Indian Internet Journal of Forensic Medicine & Toxicology
  • Year: 2008
  • Volume: 4
  • Issue: 1

For human brain, remembering is like reliving the moment

  • Author:
  • Total Page Count: 2
  • Published Online: Dec 1, 2008
  • Page Number: 2 to 3

Abstract

Memories Reside In Same Cells That Fire When An Experience Is Registered Times of India, September 6, 2008

Scientists have for the first time recorded individual brain cells in the act of summoning a spontaneous memory, revealing not only where a remembered experience is registered but also, in part, how the brain is able to recreate it.

The recordings, taken from the brains of epilepsy patients being prepared for surgery, demonstrate that these spontaneous memories reside in some of the same neurons that fired most furiously when the recalled event had been experienced. Researchers had long theorized as much but until now had only indirect evidence.

Experts said the study had all but closed the case: For the brain, remembering is a lot like doing (at least in the short term, as the research says nothing about more distant memories).

The experiment, being reported in the journal Science, is likely to open a new avenue in the investigation of Alzheimer's disease and other forms of dementia, as well as help explain how some memories seemingly come out of nowhere. The scientists were even able to identify memories in subjects a second or two before the people themselves reported having them.

“This is what I would call a foundational finding,” said Michael Kahana, a professor of psychology at the University of Pennsylvania, who was not involved in the research. “I cannot think of any recent study that's comparable.

“It's a really central piece of the memory puzzle and an important step in helping us fill in the detail of what exactly is happening when the brain performs this mental time travel” of summoning past experiences.

The study moved beyond most previous memory research in that it focused not on recognition or recollection of specific symbols but on free recall - whatever popped into people's heads when, in this case, they were asked to remember short film clips they had just seen.

This ability to richly reconstitute past experience often quickly deteriorates in people with Alzheimer's and other forms of dementia, and it is fundamental to so-called episodic memory - the catalog of vignettes that together form our remembered past.

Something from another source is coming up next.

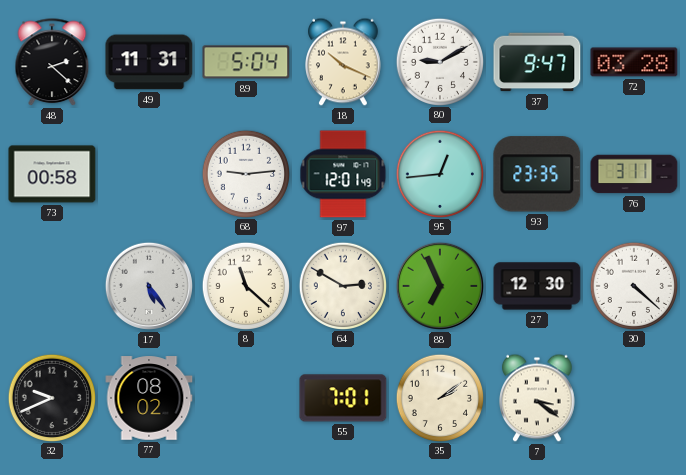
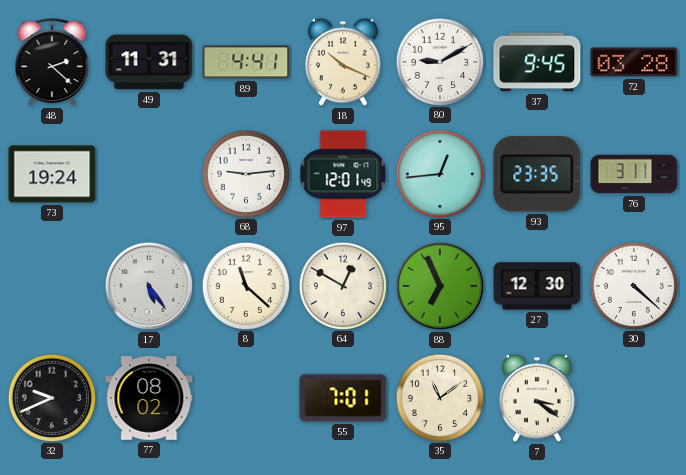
89: 5:04 -> 4:41
37: 9:47 -> 9:45
73: 00:58 -> 19:24
64: 2:50 -> 12:50
35: 2:09 -> 11:09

The team of researchers from US and Israel threaded tiny electrodes into the brains of 13 people with epilepsy. The electrode implants are standard procedure in such cases, allowing doctors to pinpoint the location of the ministorms of brain activity.

The patients watched a series of 5- to 10-second film clips, some from TV shows like “Seinfeld” and others depicting animals or landmarks. The researchers recorded the firing activity of about 100 neurons per person; the recorded neurons were concentrated in and around the hippocampus, a sliver of tissue deep in the brain critical to forming memories.

In each person, the researchers identified cells that became highly active during some videos and quiet during others. More than half the recorded cells hummed with activity in response to at least one film clip. After briefly distracting the patients, the researchers asked them to think about the clips and to report “what comes to mind.”

The patients remembered almost all of the clips. And when they recalled a specific one - say, a clip of the Simpsons - the same cells that were active during the Homer clip reignited. The cells became active a second or two before people were conscious of the memory.

The study suggests that at least some of the neurons that fire when a distant memory comes to mind are those that were most active back when it happened, however long ago that was.